Il tema dell’edizione 2019 è stato il "Magnetismo": ai partecipanti è stato consegnato un kit composto di elastici, calamite, tondini, fili, rotelline e altri oggetti di recupero con i quali i bambini dovevano costruire un giocattolo "mobile". Mercoledì 17 aprile i piccoli inventori hanno presentato i giocattoli da loro realizzati alla Giuria, presieduta dal presidente del GAM, Franco Trombetta (STT srl di Strambino) e da Rossella Paccapelo (MECS snc, azienda che fa parte del Gruppo GAM). I bambini, a turno, hanno illustrato ai giurati il funzionamento del giocattolo creato dal proprio gruppo e il percorso fatto sino a giungere al prodotto finale.

Molti i criteri di valutazione presi in considerazione dalla Giuria per poter poi individuare il progetto vincitore: il design del giocattolo (estetica e funzionamento), l’idea (grado di originalità e di creatività del progetto), la presentazione dell’oggetto (abilità di esposizione e coraggio del gruppo), la completezza del diario sull’avanzamento del processo di creazione, l’organizzazione della squadra, la pubblicità del giocattolo.

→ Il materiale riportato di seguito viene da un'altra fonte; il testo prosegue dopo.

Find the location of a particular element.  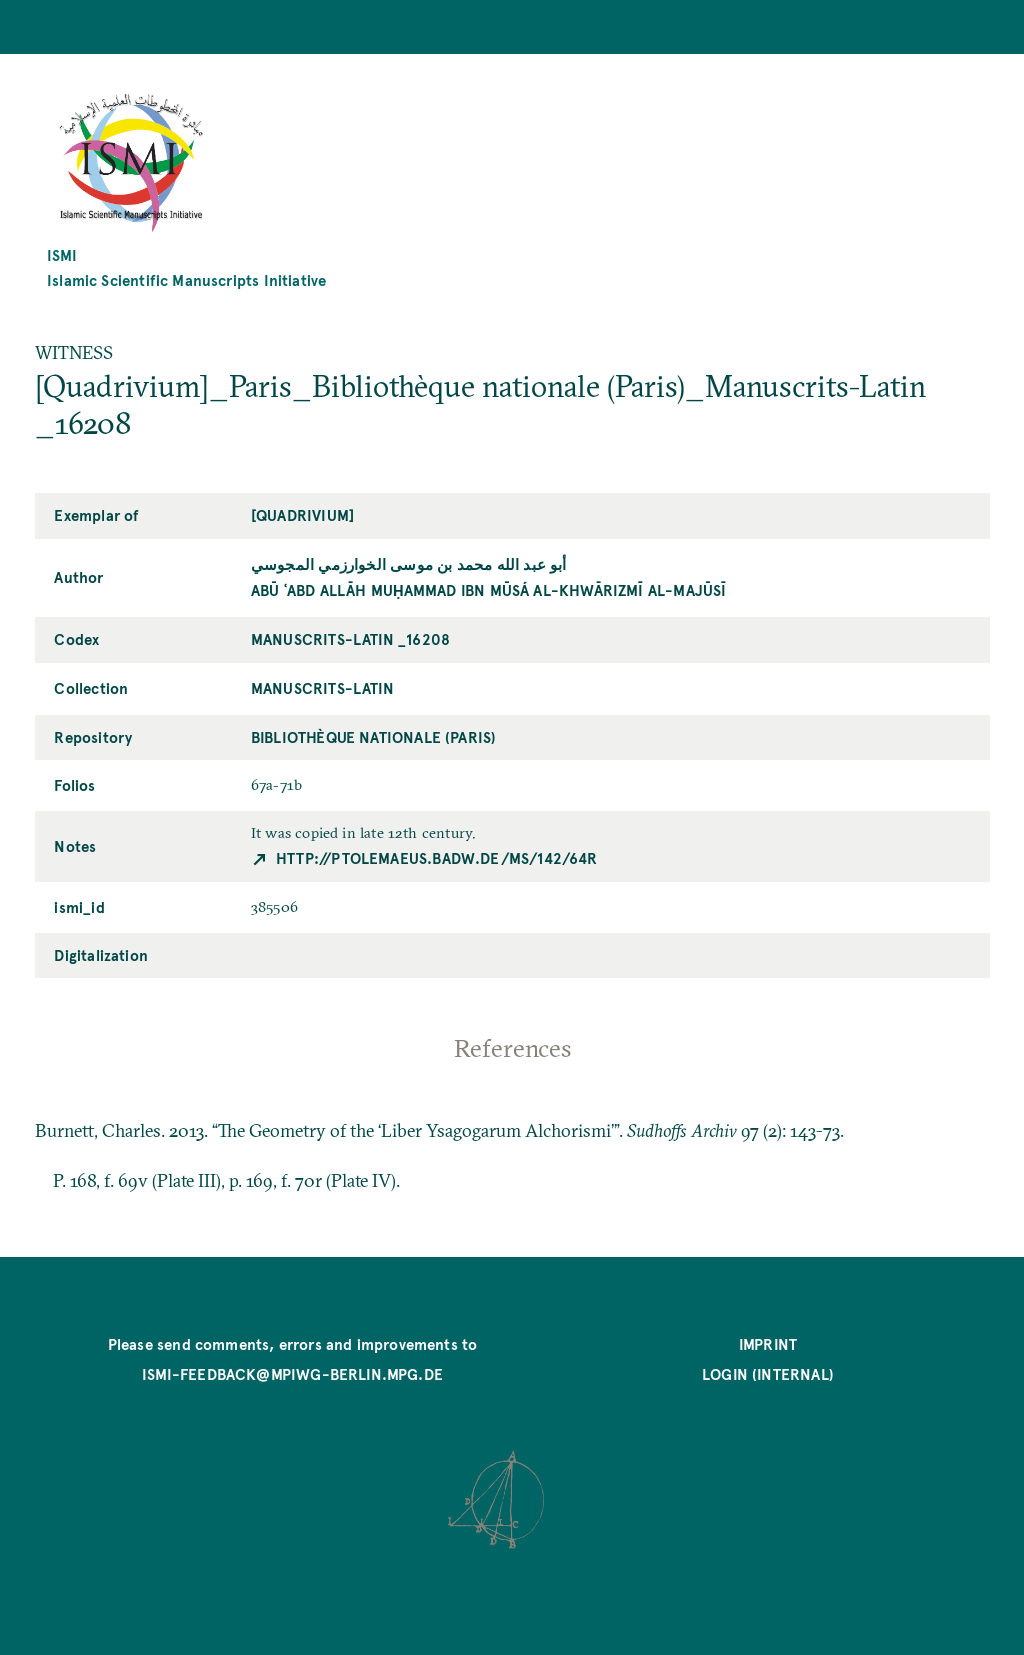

I giurati, inoltre, hanno valutato anche i progetti maggiormente educativi e quelli che sono stati realizzati attraverso un miglior uso di materiale riciclato.

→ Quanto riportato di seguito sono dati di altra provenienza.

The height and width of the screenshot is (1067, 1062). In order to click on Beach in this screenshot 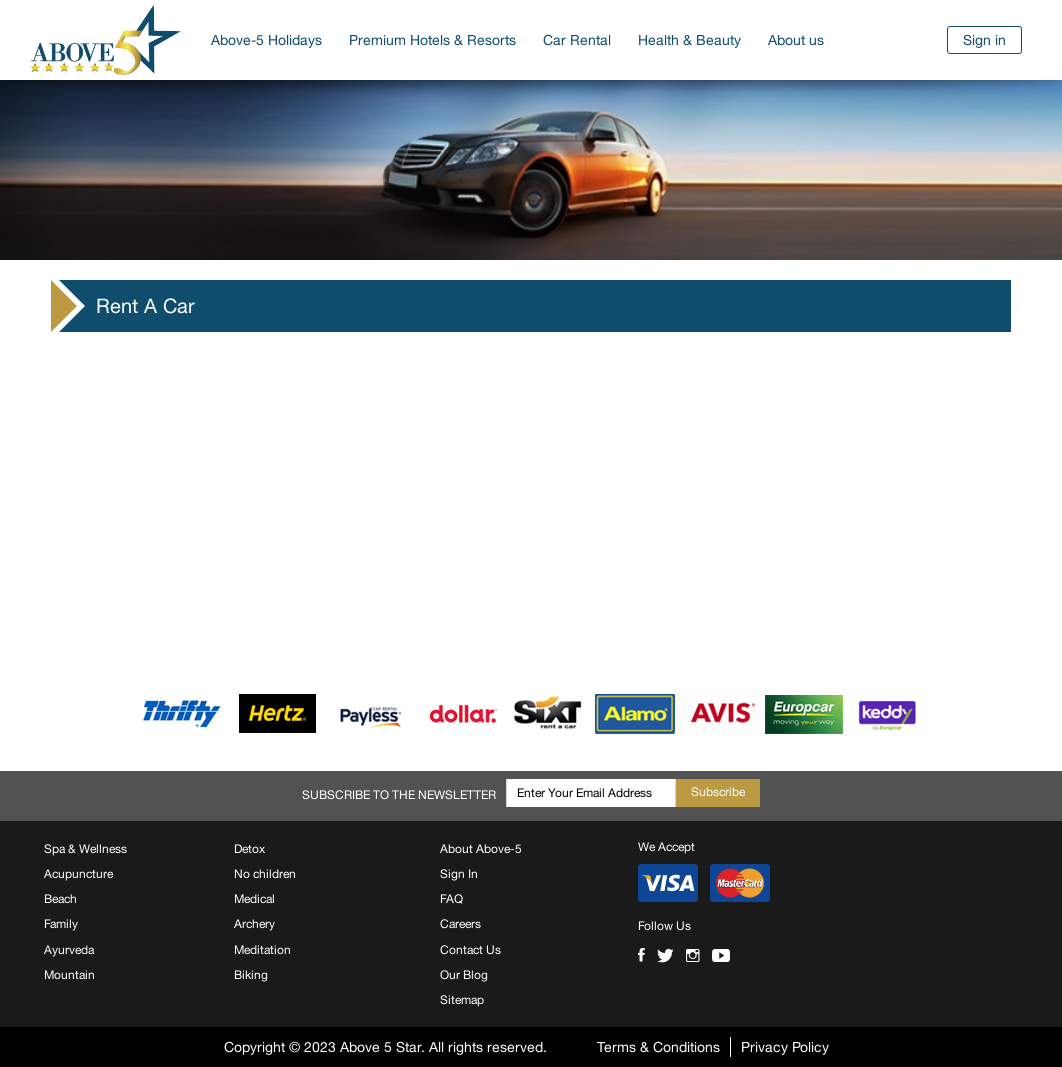 , I will do `click(60, 899)`.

Tre le squadre vincitrici, una per ciascuna classe scolastica:
classi terze: “LA PISTA MAGNETICA”, realizzata dalla Terza A di Castellamonte;
classi quarte: “LA PISTA RESPINTA”, realizzata dalla Quarta B di Cuorgnè;
classi quinte: “IL CALCIO BALILLA”, realizzato dalla Quinta C di Strambino.

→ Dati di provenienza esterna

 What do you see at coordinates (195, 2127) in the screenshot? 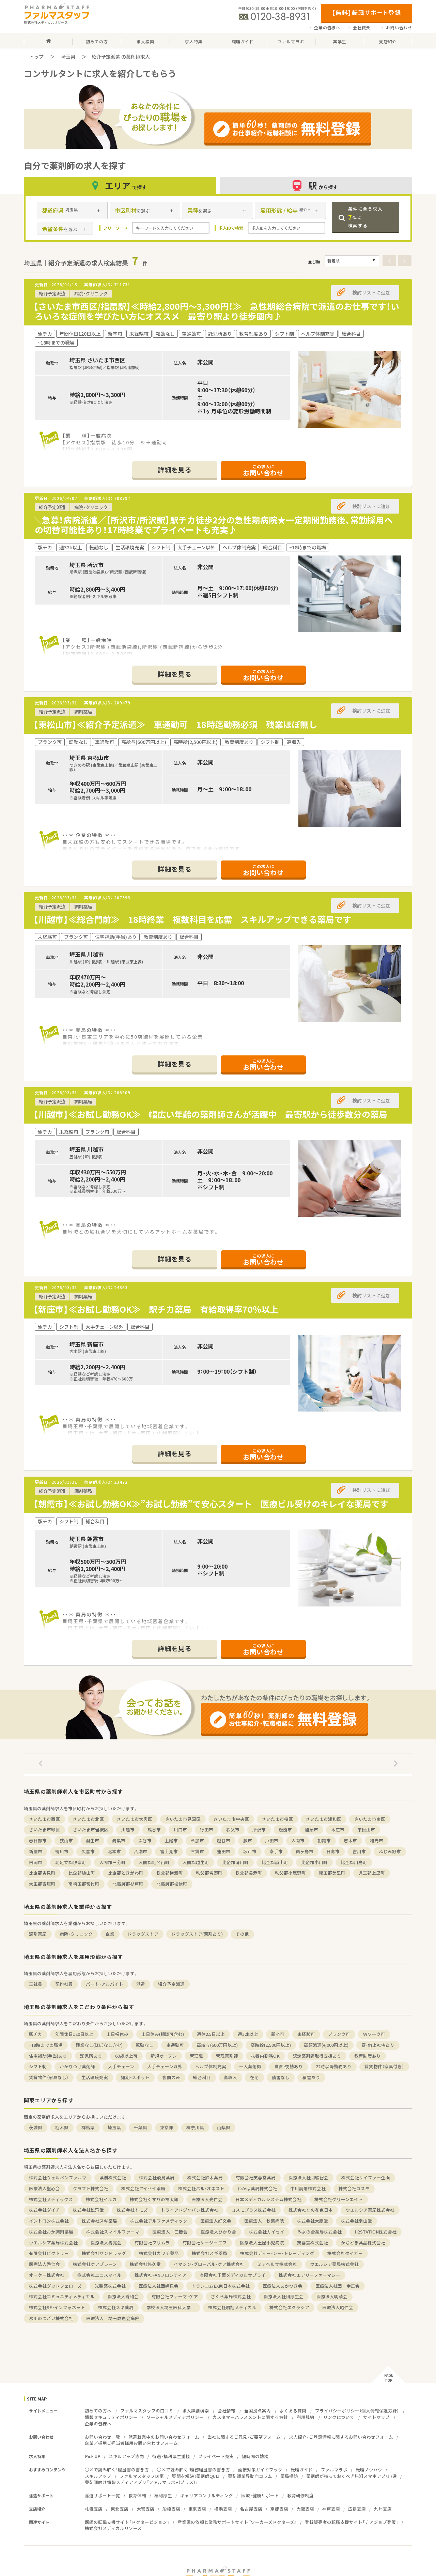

«Eureka! Funziona! si pone l’obiettivo di stimolare nei bambini la capacità di inventare e sperimentare. Inoltre, permette di orientarli verso il saper fare avvicinandoli al mondo dell’industria e al lavoro di squadra - spiega il Presidente del GAM, Franco Trombetta. “I bambini che hanno partecipato al progetto sono stati tutti eccezionali: non solo hanno saputo realizzare giocattoli originali e divertenti, ma hanno manifestato grande passione ed entusiasmo anche nel raccontare il lavoro fatto attraverso parole e immagini. Un risultato incoraggiante che dimostra quanto i giovani siano dotati di risorse straordinarie e che, se stimolati con metodi adatti sin dalla più tenera età, possono riuscire a sviluppare attitudini e abilità che si potranno dimostrare sicuramente utili per potenziali futuri imprenditori».